■ What the exercise asks
Within the data below, copy each line where the string "total" is found.
____ Record excerpts
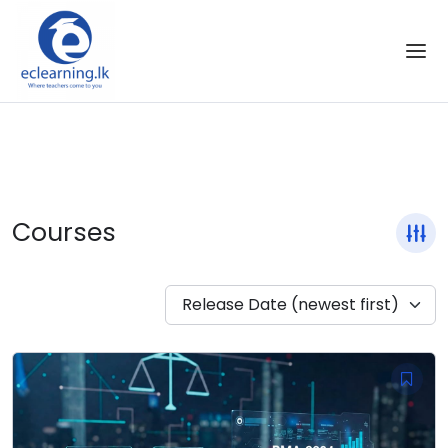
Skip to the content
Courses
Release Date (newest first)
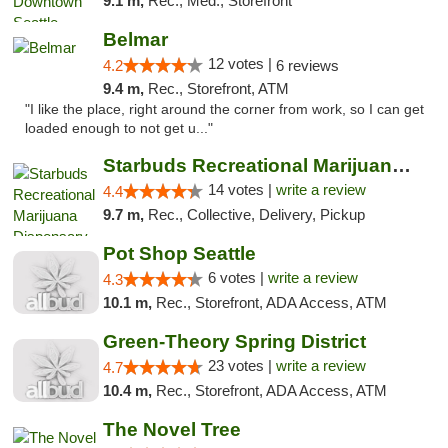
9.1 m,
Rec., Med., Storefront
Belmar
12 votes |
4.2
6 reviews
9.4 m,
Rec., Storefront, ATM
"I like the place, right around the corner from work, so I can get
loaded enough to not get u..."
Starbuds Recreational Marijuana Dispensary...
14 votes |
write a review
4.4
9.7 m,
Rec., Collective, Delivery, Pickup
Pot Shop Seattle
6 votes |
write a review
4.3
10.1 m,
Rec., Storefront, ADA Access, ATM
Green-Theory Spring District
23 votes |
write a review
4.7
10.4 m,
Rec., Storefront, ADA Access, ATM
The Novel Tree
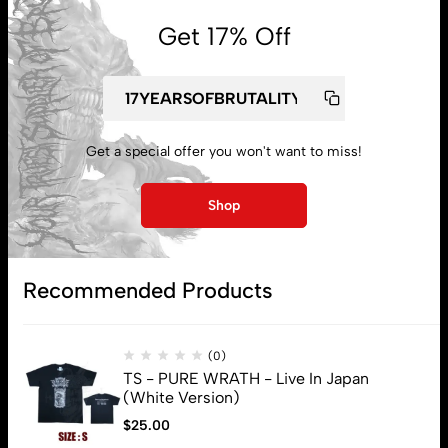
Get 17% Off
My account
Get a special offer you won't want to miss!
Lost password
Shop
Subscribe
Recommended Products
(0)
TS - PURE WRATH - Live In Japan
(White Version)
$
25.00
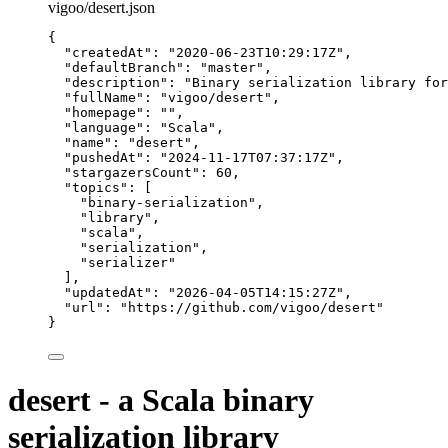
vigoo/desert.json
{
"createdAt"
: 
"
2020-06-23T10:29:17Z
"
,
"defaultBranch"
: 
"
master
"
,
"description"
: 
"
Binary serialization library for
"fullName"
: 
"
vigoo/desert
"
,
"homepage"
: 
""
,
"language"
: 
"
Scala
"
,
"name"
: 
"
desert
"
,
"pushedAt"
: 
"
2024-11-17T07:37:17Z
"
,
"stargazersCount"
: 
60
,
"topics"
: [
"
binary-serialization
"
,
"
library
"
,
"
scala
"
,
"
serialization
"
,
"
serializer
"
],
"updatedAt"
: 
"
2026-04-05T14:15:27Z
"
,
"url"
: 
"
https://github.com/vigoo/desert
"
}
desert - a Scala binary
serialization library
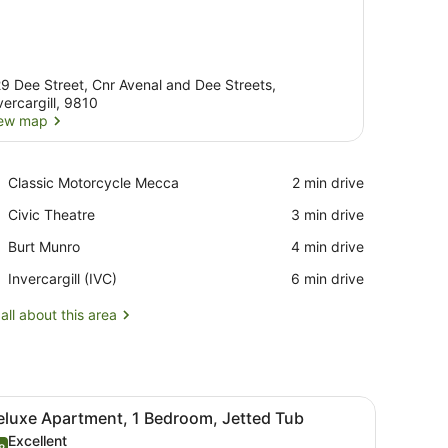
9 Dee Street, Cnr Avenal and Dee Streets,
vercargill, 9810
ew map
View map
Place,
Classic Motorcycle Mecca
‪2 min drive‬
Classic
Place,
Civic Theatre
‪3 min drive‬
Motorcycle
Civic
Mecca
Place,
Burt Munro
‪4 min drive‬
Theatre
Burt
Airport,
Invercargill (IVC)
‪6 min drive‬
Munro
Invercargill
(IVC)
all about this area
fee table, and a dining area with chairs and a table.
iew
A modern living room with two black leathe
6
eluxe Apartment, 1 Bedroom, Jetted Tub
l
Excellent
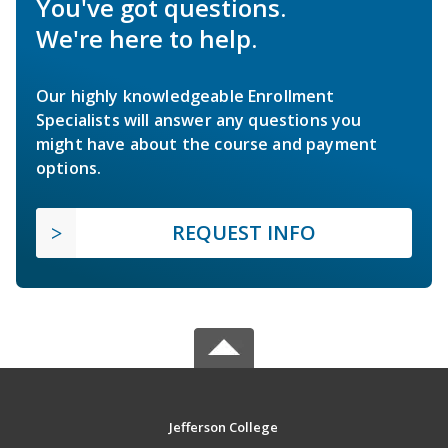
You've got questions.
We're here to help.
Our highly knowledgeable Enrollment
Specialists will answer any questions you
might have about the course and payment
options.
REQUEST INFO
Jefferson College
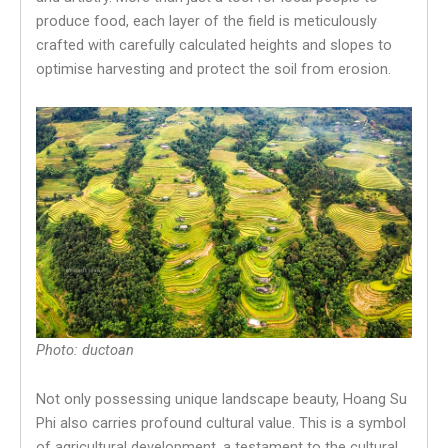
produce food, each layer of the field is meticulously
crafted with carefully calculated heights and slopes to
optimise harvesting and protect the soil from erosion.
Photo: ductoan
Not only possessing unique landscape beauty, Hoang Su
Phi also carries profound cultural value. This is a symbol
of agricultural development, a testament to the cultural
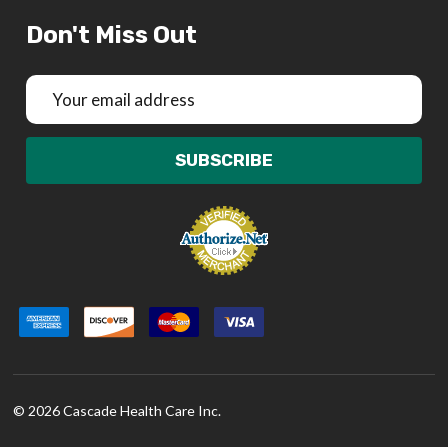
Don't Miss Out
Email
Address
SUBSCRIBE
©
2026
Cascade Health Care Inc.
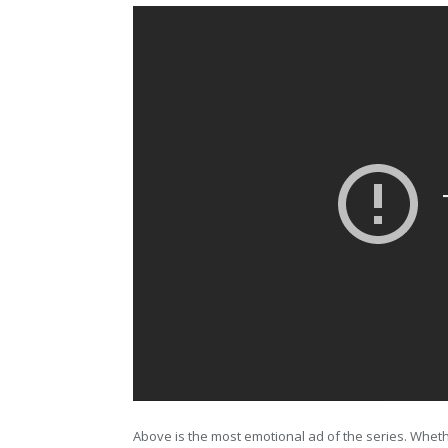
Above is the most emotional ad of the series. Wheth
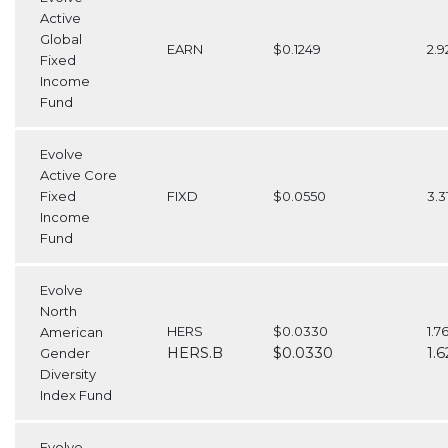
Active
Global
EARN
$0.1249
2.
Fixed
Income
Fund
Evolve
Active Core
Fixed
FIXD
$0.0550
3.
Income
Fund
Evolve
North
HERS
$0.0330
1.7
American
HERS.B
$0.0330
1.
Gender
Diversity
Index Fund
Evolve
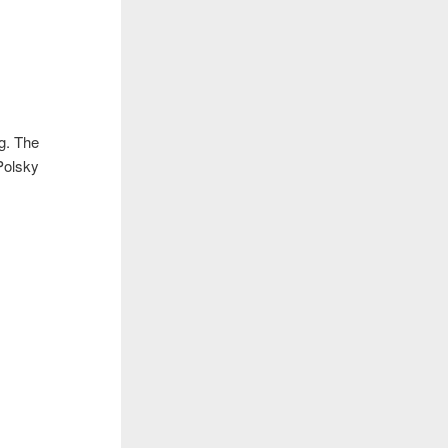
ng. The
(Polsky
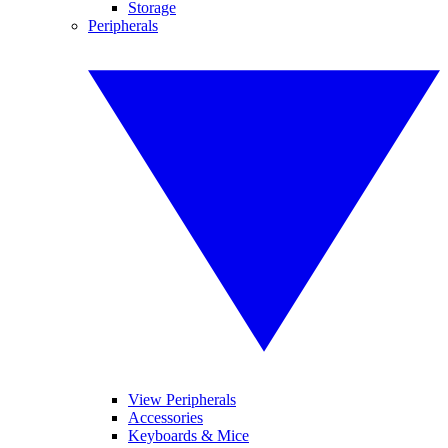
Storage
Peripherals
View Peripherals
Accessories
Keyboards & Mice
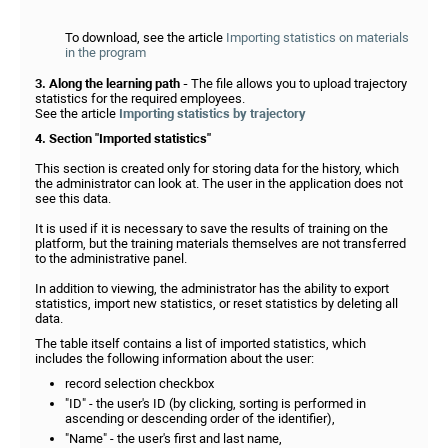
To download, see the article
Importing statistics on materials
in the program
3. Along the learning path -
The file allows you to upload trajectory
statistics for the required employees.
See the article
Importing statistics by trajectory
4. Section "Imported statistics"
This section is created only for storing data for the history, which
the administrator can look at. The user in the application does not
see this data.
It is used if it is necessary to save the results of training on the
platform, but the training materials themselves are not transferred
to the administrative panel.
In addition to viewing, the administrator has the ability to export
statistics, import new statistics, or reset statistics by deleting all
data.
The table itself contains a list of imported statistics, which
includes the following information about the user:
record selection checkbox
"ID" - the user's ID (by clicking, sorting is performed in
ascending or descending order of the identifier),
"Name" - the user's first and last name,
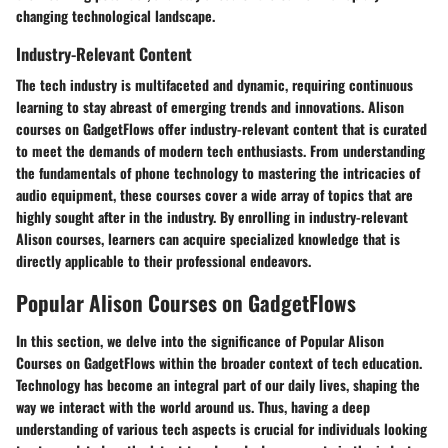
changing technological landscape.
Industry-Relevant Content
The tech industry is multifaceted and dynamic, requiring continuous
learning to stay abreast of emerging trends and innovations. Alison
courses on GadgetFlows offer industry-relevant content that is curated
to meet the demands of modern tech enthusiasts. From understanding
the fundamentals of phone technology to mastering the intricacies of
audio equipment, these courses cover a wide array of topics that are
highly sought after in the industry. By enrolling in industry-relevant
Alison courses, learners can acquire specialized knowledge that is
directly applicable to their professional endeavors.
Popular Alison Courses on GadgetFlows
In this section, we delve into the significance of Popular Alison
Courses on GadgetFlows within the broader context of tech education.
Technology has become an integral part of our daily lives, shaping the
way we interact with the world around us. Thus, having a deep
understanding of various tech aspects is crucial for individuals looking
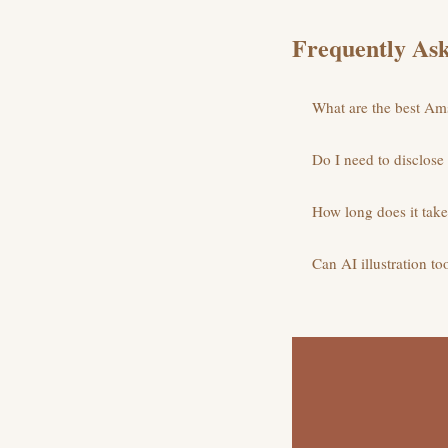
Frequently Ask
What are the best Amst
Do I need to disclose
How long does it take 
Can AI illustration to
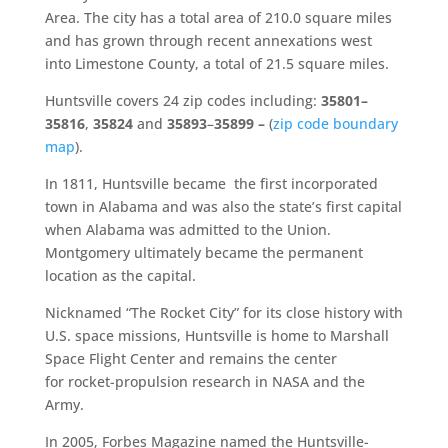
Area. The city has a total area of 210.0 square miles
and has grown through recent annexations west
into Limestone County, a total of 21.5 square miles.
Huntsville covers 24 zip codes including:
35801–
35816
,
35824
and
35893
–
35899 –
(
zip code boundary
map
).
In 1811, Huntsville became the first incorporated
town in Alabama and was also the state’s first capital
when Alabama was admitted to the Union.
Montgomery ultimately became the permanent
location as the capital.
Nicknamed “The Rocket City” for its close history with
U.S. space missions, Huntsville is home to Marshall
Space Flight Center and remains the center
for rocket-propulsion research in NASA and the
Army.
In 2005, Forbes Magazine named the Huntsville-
________
■ Task output
Area. The city has a total area of 210.0 square miles
into Limestone County, a total of 21.5 square miles.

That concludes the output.